Why is Open Orca trained to say a fact isn't true just because it can't find said fact?
I understand that it's an hallucination when an LLM confidently says something is true when it isn't. However, it's also an hallucination when it says something isn't true when it is, so why doesn't the Open Orca data set train LLMs to say things like 'I have no knowledge of that' rather than absolute phrases like it 'never' happened?
For example, I have a large collection of questions that I test LLMs with, all of which are backed with conclusive evidence. For example, a video of a notable celebrity interview, such as the Britney Spears interview with Diane Sawyer.
And while it's OK for LLMs not to know everything, why does Open Orca train LLMs to ALWAYS say something isn't true or doesn't exist just because it has no knowledge of it? Humans instinctively say things like 'I have no knowledge of that' unless the fact can be verified (e.g. Venus is not the 3rd planet from the sun, but rather Earth is).
Without fail every time Open Orca is asked something like, 'did Britney Spears say.... during her interview with Diane Sawyer' it never hedges its bets. It simply says she never said that (even though it was word for word what she said). All it has to do is say 'I don't know' or 'I don't think so'.
And even when I respond by saying that I'm currently watching the interview and that's exactly what she said, Open Orca will apologize before once again confidently stating that she never said that. And no matter how I word the point 'just because you don't know something doesn't mean it doesn't exist' it will politely say I'm wrong and stubbornly stick to the declarative statement that she never said it.
You see, it is not a rlhf/rlft model and the OpenOrca dataset doesn't have any samples to guide the model to do so. And adding such instances might cause a lot of degradation in performance, i.e. Rejection of known content too. But their are methods to prevent hallucination, like apologising for not having the knowledge about something, can be done by training a model which just looking at the main model's states would tell whether hallucination is occurring or not, thus provide rejection. Hope it helps
Thanks. I don't know a lot about the inner working of LLMs, but that makes sense. And the issue of universally and confidently stating something isn't true, even though it is, plagues most other LLMs, including Zephyr and Open Hermes.
It's just from a human perspective this seems like a needless mistake, perhaps because we have an instinctual self-RAG-like mechanism. Confidence levels are INVALUABLE when conveying information.
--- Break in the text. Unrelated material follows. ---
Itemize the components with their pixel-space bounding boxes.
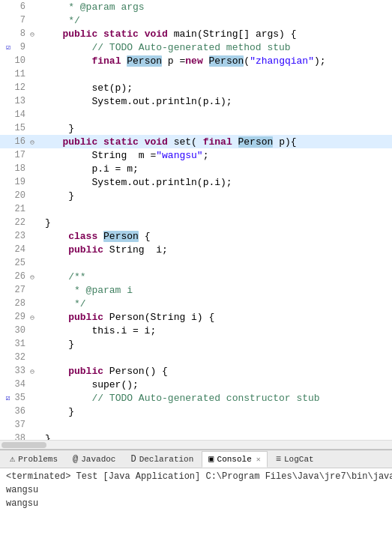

Any human that always confidently says things are either true or false would be avoided like the plague. 'I don't know', 'I don't think so', 'most likely' are crucial modifiers. For example, saying 'Jenny is pregnant' vs 'I think Jenny is pregnant' helps prevent incredibly awkward situations.
Perhaps in time someone will find a way to train LLMs in less black and white terms without significantly degrading performance.